ZeroDivisionError: division by zero

tony9378 commented 6 years ago

I followed your instruction and trained the model again, but when i run it as a demo, it always shows such an error.

tony9378 commented 6 years ago

Traceback (most recent call last): File "inference.py", line 192, in generate_output(input_files, mode) File "inference.py", line 162, in generate_output image = run_inference(image_orig, model, sess, mode, sign_map) File "inference.py", line 77, in run_inference boxes = nms(y_pred_conf, y_pred_loc, prob) File "E:\Masterarbeit\SSD_Project\model.py", line 248, in nms iou = calc_iou(box[:4], other_box[:4]) File "E:\Masterarbeit\SSD_Project\data_prep.py", line 28, in calc_iou iou = intersection / union ZeroDivisionError: division by zero

sudonto commented 6 years ago

@tony9378 ,

Have you figured out to this issue? I face the same problem with you. Everytime I finished training my network, I load the new model.ckpt and this error arose.

YashBansod commented 6 years ago

I think I have figured out why the error might be happening. Can someone tell me the size of their data_prep_400x260.p. Is it 514 MB? Or is it something less?

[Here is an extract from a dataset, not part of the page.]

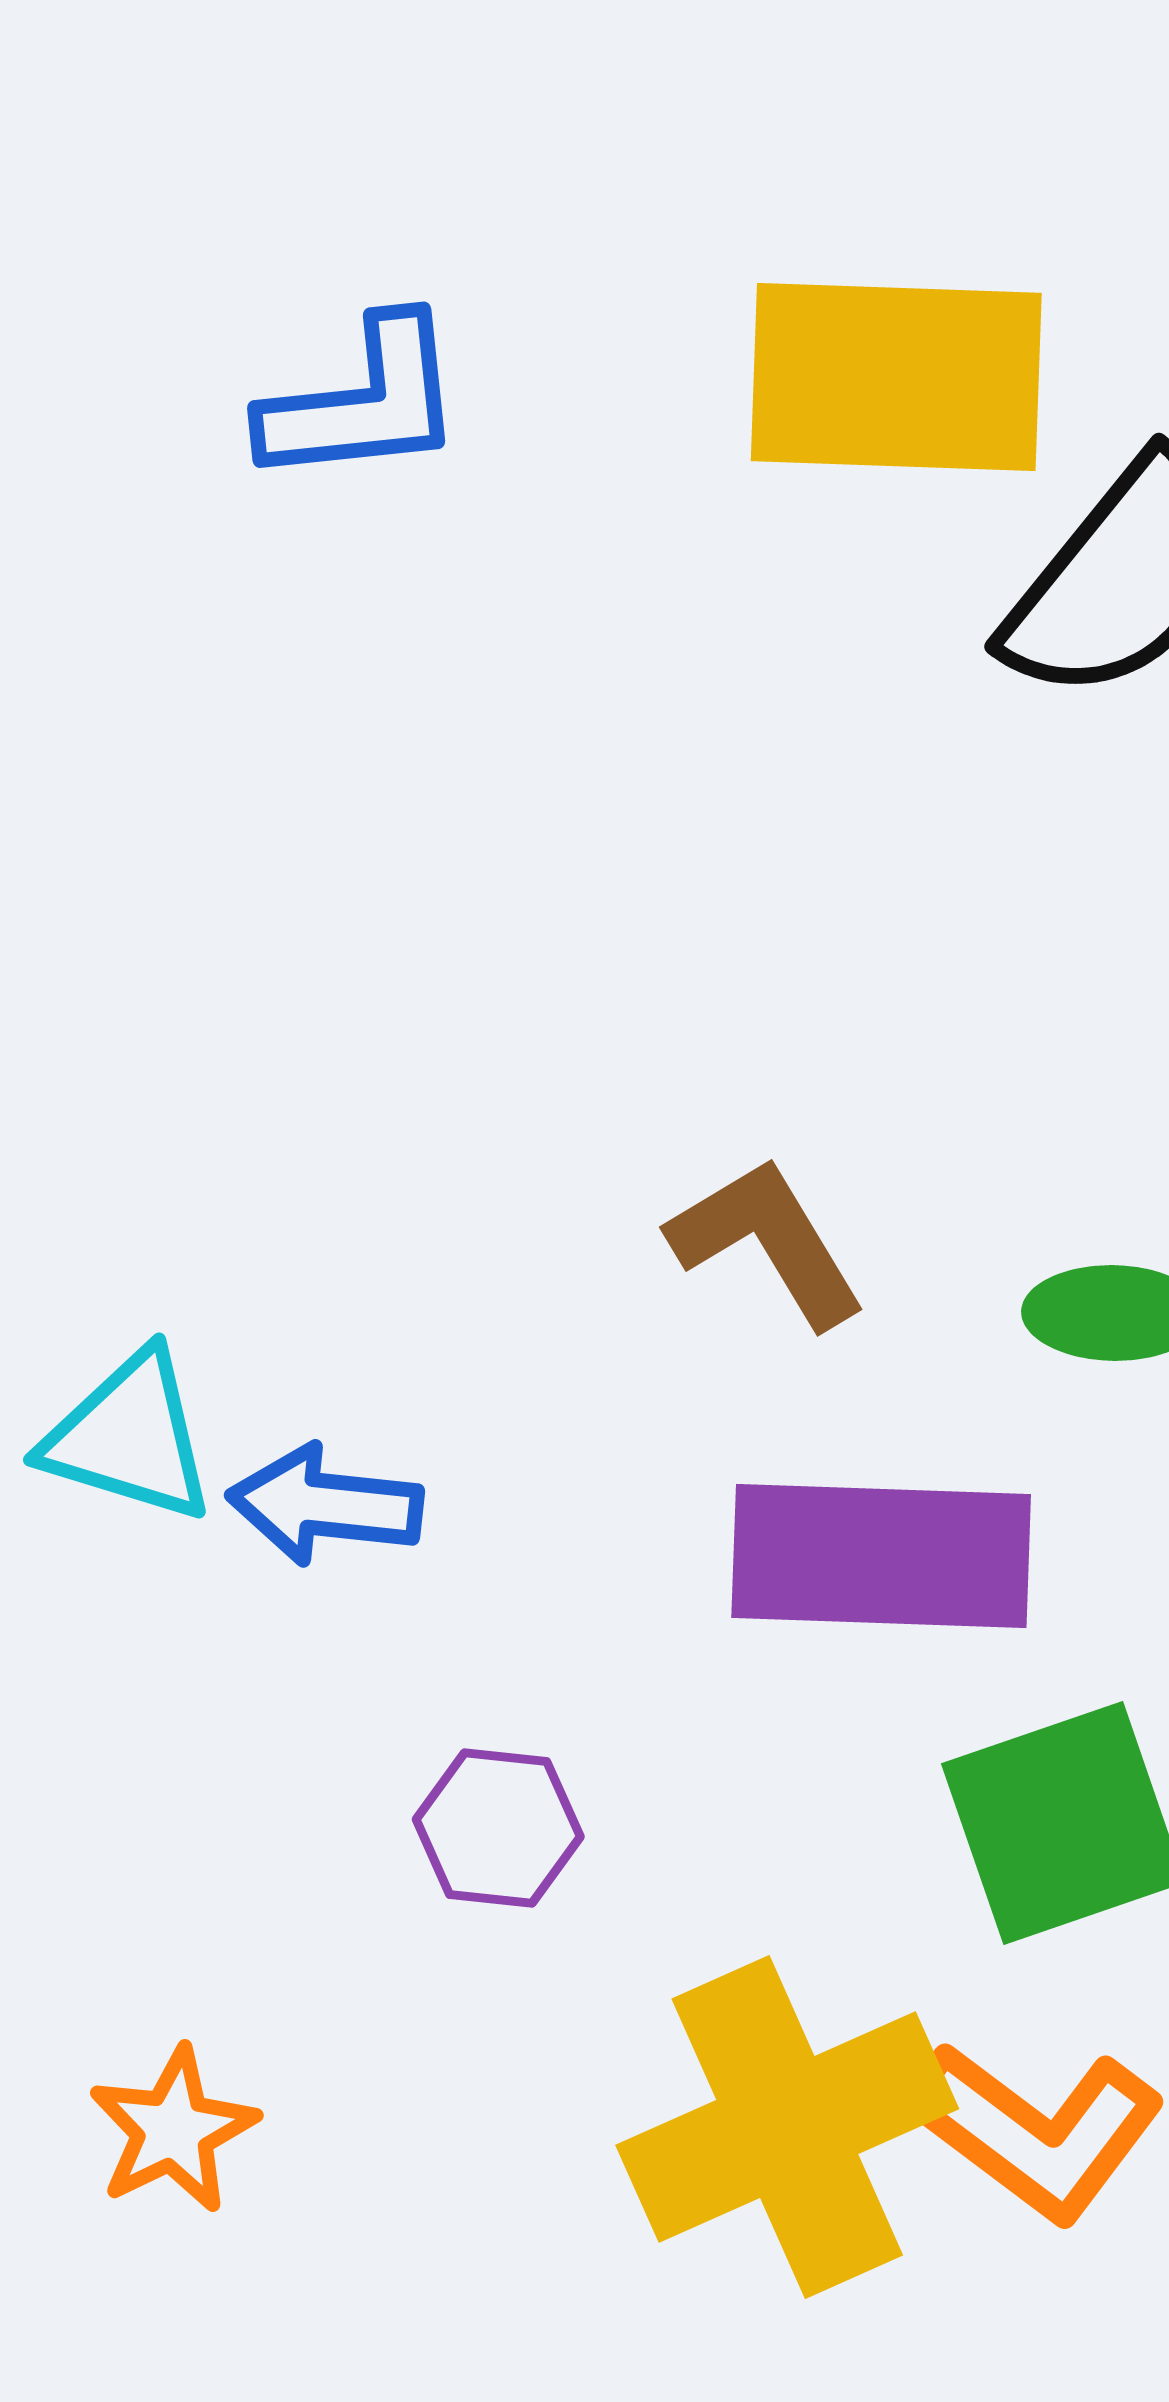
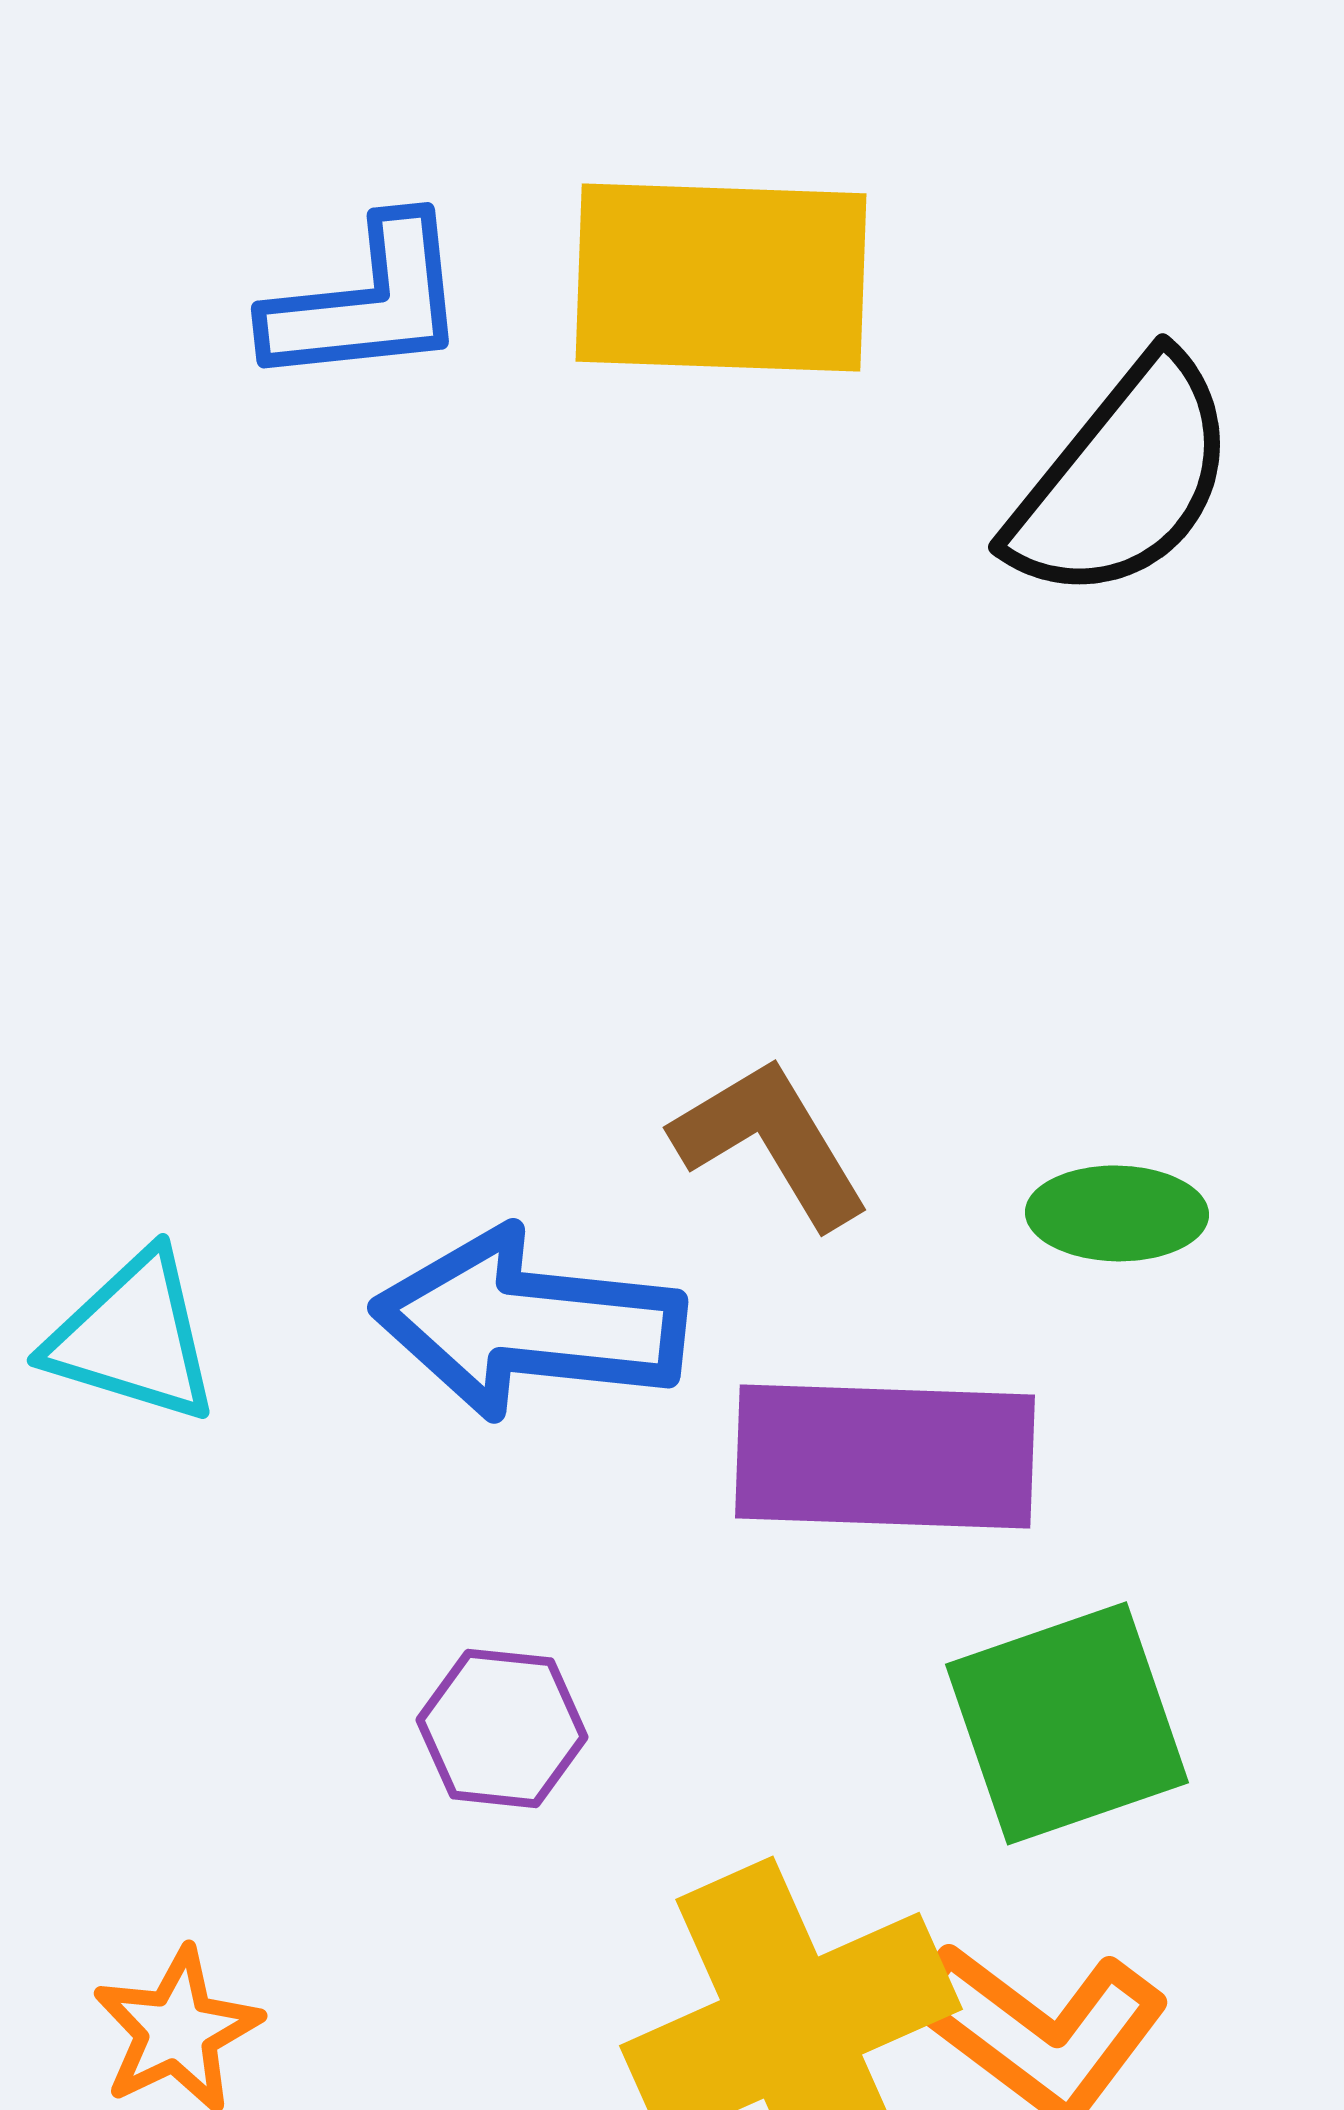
yellow rectangle: (896, 377) -> (721, 277), moved
blue arrow: (325, 1505) -> (529, 1323), moved, size x1.6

sudonto commented 6 years ago

@YashBansod , My data_prep_400x260.p is 514MB (514,001,478 bytes to be precise)

YashBansod commented 6 years ago

The Div by Zero occurs for one of the two reasons (atleast the ones I have found):

If your data_prep_400x260.p is not made properly. (Verify that it is around 514 MB in size)
If you model was not trained for sufficient number of epochs (i.e. your model must have converged to a certain extent. Maybe value of some variable is very small ~= 0 at the time you ended your training).

To avoid the first problem, just redo the data prep process properly

To avoid the second from happening, change the learning rate to at least 0.01 (its set at 0.001 in the code) and train it for at least 20 Epochs. Your model won't converge much at this point but at least you won't get the Div by Zero Error.

@tony9378 @sudonto can you confirm if this solves your problem?

DRosemei commented 6 years ago

@sudonto @YashBansod My data_prep_400x260.p is 2.1GB, and the result after running inference.py is not good. I have followed your steps to run data_prep.py. Could you tell me why?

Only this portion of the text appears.